Records for the exercise below:

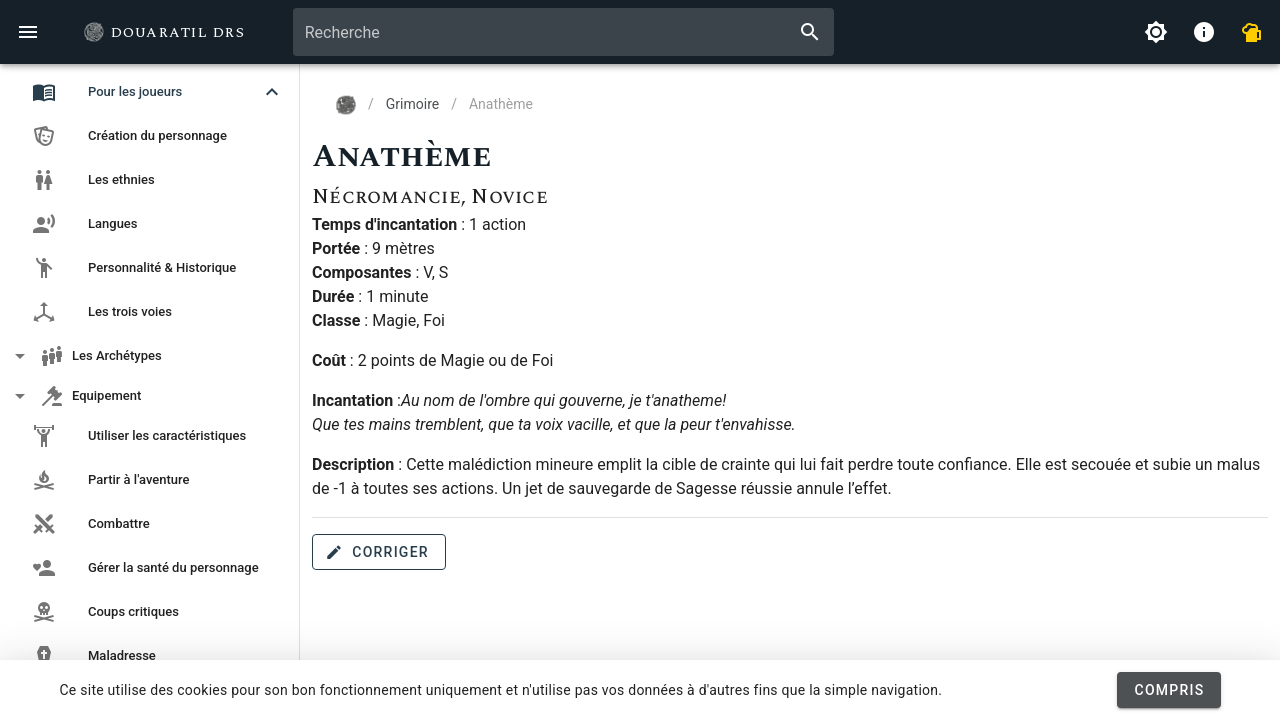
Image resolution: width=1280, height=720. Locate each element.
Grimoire (412, 104)
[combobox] (563, 32)
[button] (150, 92)
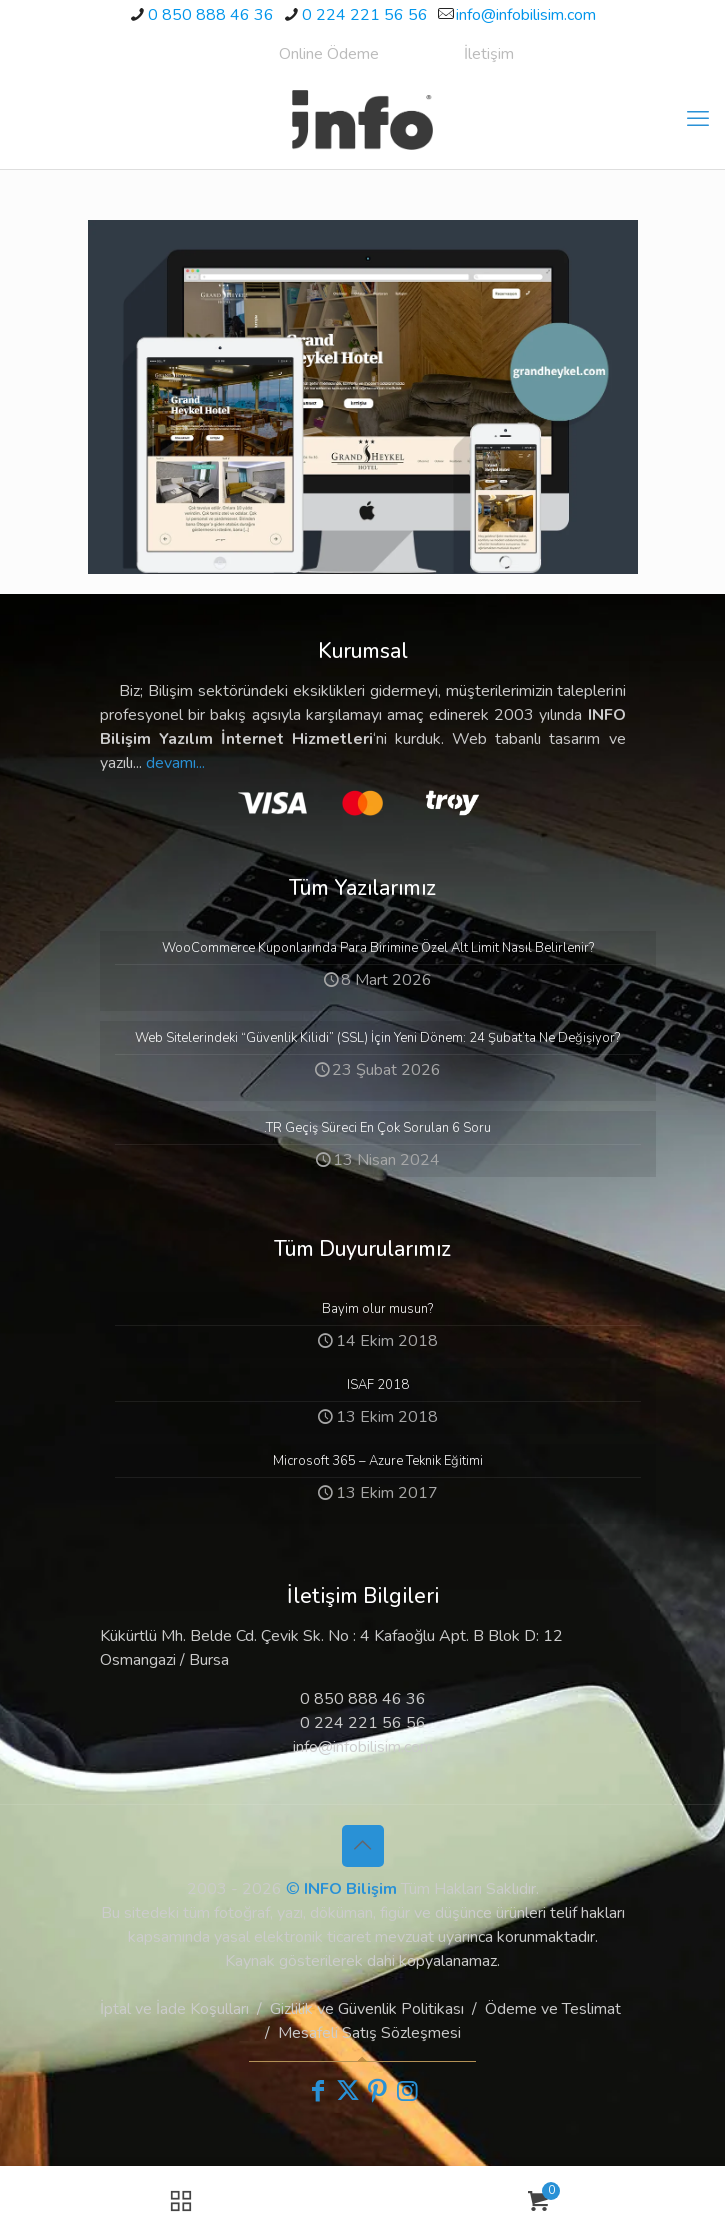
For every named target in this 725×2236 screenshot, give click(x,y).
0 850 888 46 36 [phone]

End of Records for the exercise.

Your objective: Each line from the one that contains "[button] (150, 92)" to the end of the listing must be quoted exactly; no other line and no picture belongs in the copy.

Answer to this exercise:
[button] (150, 92)
For every named target in this 725×2236 screenshot, give click(x,y).
0 850 888 46 36 [phone]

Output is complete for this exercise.